CONSTRUCTION OF PARABOLA BY ECCENTRICITY METHOD:

Data known : Distance of the Focus from Directrix, and eccentricity e may be taken as 

1. Points to understand:

Understanding the following points will be very much useful to construct a Parabola by eccentricity method.

1. A parabola is an open curve and unlimited.

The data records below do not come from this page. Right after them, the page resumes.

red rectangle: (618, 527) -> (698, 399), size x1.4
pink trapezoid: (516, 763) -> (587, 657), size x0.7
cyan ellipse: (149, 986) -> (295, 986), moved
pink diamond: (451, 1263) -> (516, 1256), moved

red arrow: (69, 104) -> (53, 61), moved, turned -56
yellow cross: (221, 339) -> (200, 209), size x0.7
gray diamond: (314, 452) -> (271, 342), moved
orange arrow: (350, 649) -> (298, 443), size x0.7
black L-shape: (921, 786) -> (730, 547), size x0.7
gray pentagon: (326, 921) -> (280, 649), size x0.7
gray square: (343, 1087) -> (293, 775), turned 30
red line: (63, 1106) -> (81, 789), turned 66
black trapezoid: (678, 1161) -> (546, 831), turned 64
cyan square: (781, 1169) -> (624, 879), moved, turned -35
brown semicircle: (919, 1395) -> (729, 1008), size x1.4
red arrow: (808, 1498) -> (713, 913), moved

2. A parabola has only one focus and one directrix.

3. Eccentricity of parabola is 1 (unity) ie., the distance of any point on parabola from focus is equal to the distance of the point, measured from directrix.

4. Vertex of parabola is the mid point of the distance of Focus measured from directrix.

Example 6: Draw a parabola when the distance between focus and the directrix is 50 mm. Also draw a tangent and a normal at a point 60 mm from the directrix.

Construction:

1. Draw the Directrix DD'.

2. Mark a point A on DD' and draw the axis AA' through A and perpendicular to DD'.

3. Mark the Focus point F on the axis such that AF = 50 mm (given distance)

4. Mark vertex of Parabola V, such that V is the mid point of AF (since = AV / VF = 1)

5. Mark number of points 1, 2, 3 etc., from V at approximately equal intervals (need not be equal) along the axis AA' and erect vertical lines through these points. 

6. With the Focus F as centre and radius equal to A-1, draw two arcs on either side of the axis to intersect the vertical line drawn through the point 1 at P1 and P1'.

(Note that FP1 = FP1 = A - 1). 

7. Similarly obtain P2 and P2', P3 and P3' …. etc., by drawing arcs with F as centre and A-2, A-3 as radius ... etc., to intersect perpendicular lines drawn through the points 2, 3 ...... etc.) 

8. Join the points.... P2', P1', V, P1, P2 … etc., by a smooth parabolic curve.

To draw Tangent and Normal at any point on a Parabola

i) Mark a point P on the parabola at the given distance 60 mm from the directrix.

ii) Join P and Focus F.

iii) Draw a line FT perpendicular to PF meeting directrix at T.

iv) Join TP and extend, which is the required tangent, TT'.

v) Through the point P, draw a line NN' perpendicular to the tangent TT', which is the normal at P.